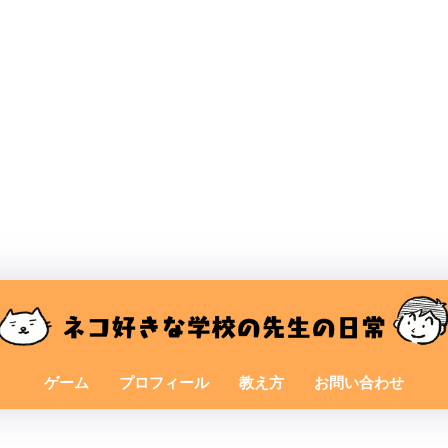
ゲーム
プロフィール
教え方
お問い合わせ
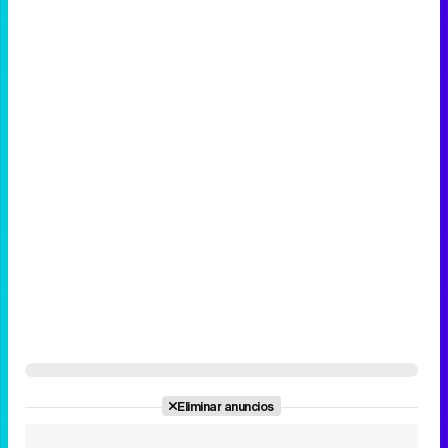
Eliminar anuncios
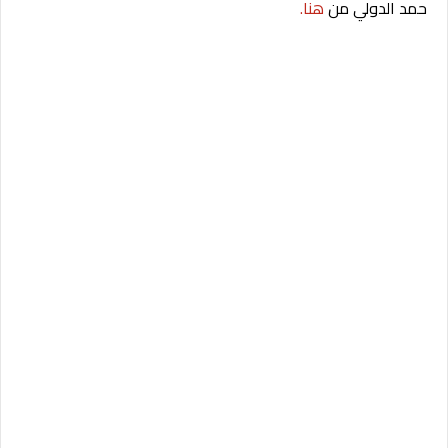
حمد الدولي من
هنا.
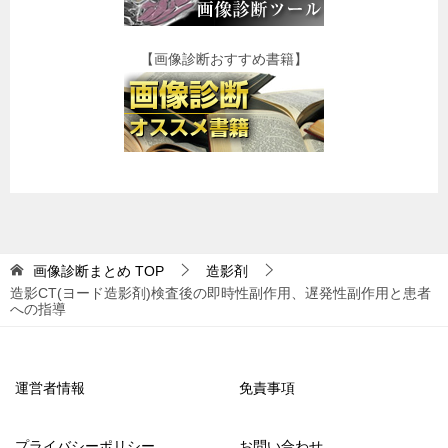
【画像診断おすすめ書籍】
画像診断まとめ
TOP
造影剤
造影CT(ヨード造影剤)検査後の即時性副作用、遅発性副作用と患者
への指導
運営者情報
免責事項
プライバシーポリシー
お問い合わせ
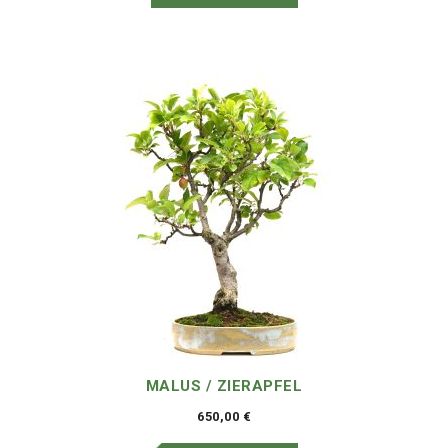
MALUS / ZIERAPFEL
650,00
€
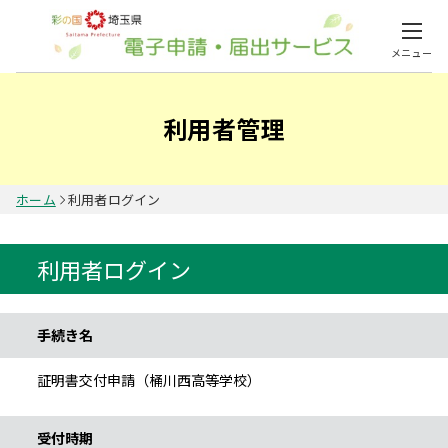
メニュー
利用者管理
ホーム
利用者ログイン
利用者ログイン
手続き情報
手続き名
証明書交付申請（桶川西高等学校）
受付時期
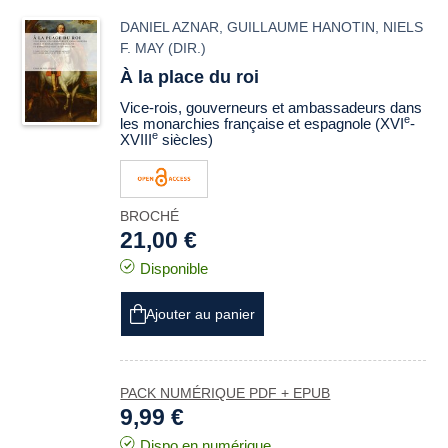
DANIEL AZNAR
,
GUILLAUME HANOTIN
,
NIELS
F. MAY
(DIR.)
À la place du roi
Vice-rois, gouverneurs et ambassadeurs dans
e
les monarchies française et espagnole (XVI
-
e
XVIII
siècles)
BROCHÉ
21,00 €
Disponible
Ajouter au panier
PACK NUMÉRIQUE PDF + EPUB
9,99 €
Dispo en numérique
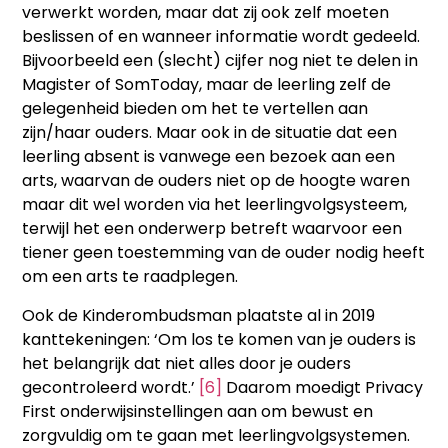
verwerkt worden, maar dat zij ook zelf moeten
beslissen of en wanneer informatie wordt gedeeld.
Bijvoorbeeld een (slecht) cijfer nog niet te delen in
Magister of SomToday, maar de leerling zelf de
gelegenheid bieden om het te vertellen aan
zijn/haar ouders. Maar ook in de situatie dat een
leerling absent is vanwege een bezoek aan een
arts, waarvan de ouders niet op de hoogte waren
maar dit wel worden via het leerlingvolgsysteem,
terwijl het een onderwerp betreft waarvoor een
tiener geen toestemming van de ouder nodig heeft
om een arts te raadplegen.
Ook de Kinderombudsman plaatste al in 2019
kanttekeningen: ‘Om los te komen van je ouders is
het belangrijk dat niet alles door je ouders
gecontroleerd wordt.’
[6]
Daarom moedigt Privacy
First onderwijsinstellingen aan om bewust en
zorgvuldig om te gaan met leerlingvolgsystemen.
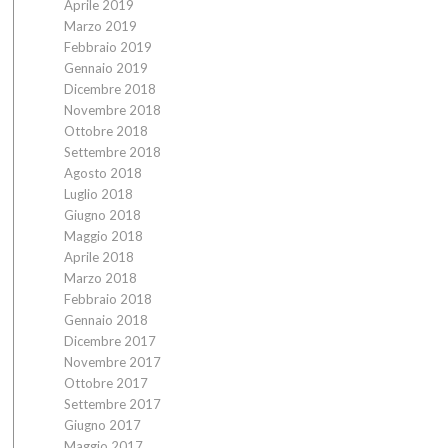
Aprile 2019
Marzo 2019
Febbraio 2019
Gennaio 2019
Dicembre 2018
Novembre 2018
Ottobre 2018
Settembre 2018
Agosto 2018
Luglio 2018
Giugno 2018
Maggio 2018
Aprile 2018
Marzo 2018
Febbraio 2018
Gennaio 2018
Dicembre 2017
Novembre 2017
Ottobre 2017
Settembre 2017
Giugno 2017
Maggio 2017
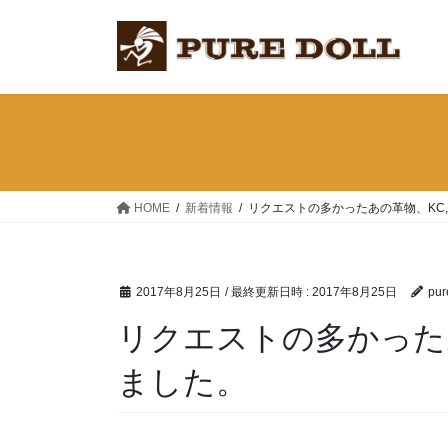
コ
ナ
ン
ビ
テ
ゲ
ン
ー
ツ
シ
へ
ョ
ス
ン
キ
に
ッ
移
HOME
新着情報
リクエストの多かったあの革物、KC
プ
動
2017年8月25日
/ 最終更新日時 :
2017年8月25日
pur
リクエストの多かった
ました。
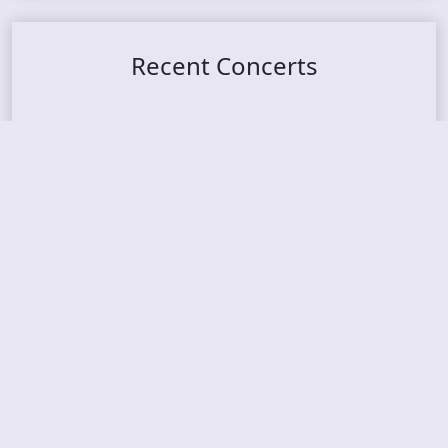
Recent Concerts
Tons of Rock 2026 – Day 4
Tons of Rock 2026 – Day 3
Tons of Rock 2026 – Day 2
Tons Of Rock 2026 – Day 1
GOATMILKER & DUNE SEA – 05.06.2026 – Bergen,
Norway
━━━━
• [Task statement] An exact copy of all the entries above is required, with every picture left out.

• [Problem solution]
ゲーム
プロフィール
教え方
お問い合わせ
Eliminar anuncios
حمد الدولي من
هنا.
【画像診断おすすめ書籍】
画像診断まとめ
TOP
造影剤
造影CT(ヨード造影剤)検査後の即時性副作用、遅発性副作用と患者
への指導
運営者情報
免責事項
プライバシーポリシー
お問い合わせ
MALUS / ZIERAPFEL
650,00
€
メニュー
利用者管理
ホーム
利用者ログイン
利用者ログイン
手続き情報
手続き名
証明書交付申請（桶川西高等学校）
受付時期
DANIEL AZNAR
,
GUILLAUME HANOTIN
,
NIELS
F. MAY
(DIR.)
À la place du roi
Vice-rois, gouverneurs et ambassadeurs dans
e
les monarchies française et espagnole (XVI
-
e
XVIII
siècles)
BROCHÉ
21,00 €
Disponible
Ajouter au panier
PACK NUMÉRIQUE PDF + EPUB
9,99 €
Dispo en numérique
verwerkt worden, maar dat zij ook zelf moeten
beslissen of en wanneer informatie wordt gedeeld.
Bijvoorbeeld een (slecht) cijfer nog niet te delen in
Magister of SomToday, maar de leerling zelf de
gelegenheid bieden om het te vertellen aan
zijn/haar ouders. Maar ook in de situatie dat een
leerling absent is vanwege een bezoek aan een
arts, waarvan de ouders niet op de hoogte waren
maar dit wel worden via het leerlingvolgsysteem,
terwijl het een onderwerp betreft waarvoor een
tiener geen toestemming van de ouder nodig heeft
om een arts te raadplegen.
Ook de Kinderombudsman plaatste al in 2019
kanttekeningen: ‘Om los te komen van je ouders is
het belangrijk dat niet alles door je ouders
gecontroleerd wordt.’
[6]
Daarom moedigt Privacy
First onderwijsinstellingen aan om bewust en
zorgvuldig om te gaan met leerlingvolgsystemen.
Aprile 2019
Marzo 2019
Febbraio 2019
Gennaio 2019
Dicembre 2018
Novembre 2018
Ottobre 2018
Settembre 2018
Agosto 2018
Luglio 2018
Giugno 2018
Maggio 2018
Aprile 2018
Marzo 2018
Febbraio 2018
Gennaio 2018
Dicembre 2017
Novembre 2017
Ottobre 2017
Settembre 2017
Giugno 2017
Maggio 2017
コ
ナ
ン
ビ
テ
ゲ
ン
ー
ツ
シ
へ
ョ
ス
ン
キ
に
ッ
移
HOME
新着情報
リクエストの多かったあの革物、KC
プ
動
2017年8月25日
/ 最終更新日時 :
2017年8月25日
pur
リクエストの多かった
ました。
Recent Concerts
Tons of Rock 2026 – Day 4
Tons of Rock 2026 – Day 3
Tons of Rock 2026 – Day 2
Tons Of Rock 2026 – Day 1
GOATMILKER & DUNE SEA – 05.06.2026 – Bergen,
Norway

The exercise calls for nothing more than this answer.